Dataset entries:
>>>
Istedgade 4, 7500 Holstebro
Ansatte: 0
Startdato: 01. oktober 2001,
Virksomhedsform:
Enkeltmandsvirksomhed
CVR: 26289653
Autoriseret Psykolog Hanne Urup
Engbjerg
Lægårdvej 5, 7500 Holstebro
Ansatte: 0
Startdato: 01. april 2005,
<<<
>>>
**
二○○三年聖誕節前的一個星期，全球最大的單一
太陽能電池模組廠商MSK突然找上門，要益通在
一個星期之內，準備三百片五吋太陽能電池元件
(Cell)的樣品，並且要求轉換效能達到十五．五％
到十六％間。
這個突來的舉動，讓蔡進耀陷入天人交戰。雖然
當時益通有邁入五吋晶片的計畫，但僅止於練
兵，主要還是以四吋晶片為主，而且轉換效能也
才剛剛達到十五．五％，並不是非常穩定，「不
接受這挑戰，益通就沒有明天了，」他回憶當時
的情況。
<<<
>>>
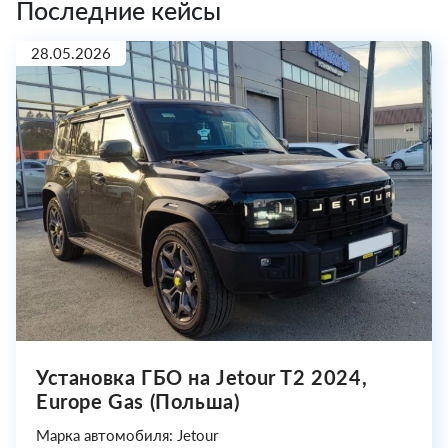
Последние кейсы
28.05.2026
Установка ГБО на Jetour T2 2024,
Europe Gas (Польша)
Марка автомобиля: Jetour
<<<
◆ Problem
The expected answer is an exact copy of the lines above, beginning at the line with "Istedgade 4, 7500 Holstebro" and ending at the line with "Startdato: 01. april", with both ends in.

◆ Exercise solution
Istedgade 4, 7500 Holstebro
Ansatte: 0
Startdato: 01. oktober 2001,
Virksomhedsform:
Enkeltmandsvirksomhed
CVR: 26289653
Autoriseret Psykolog Hanne Urup
Engbjerg
Lægårdvej 5, 7500 Holstebro
Ansatte: 0
Startdato: 01. april 2005,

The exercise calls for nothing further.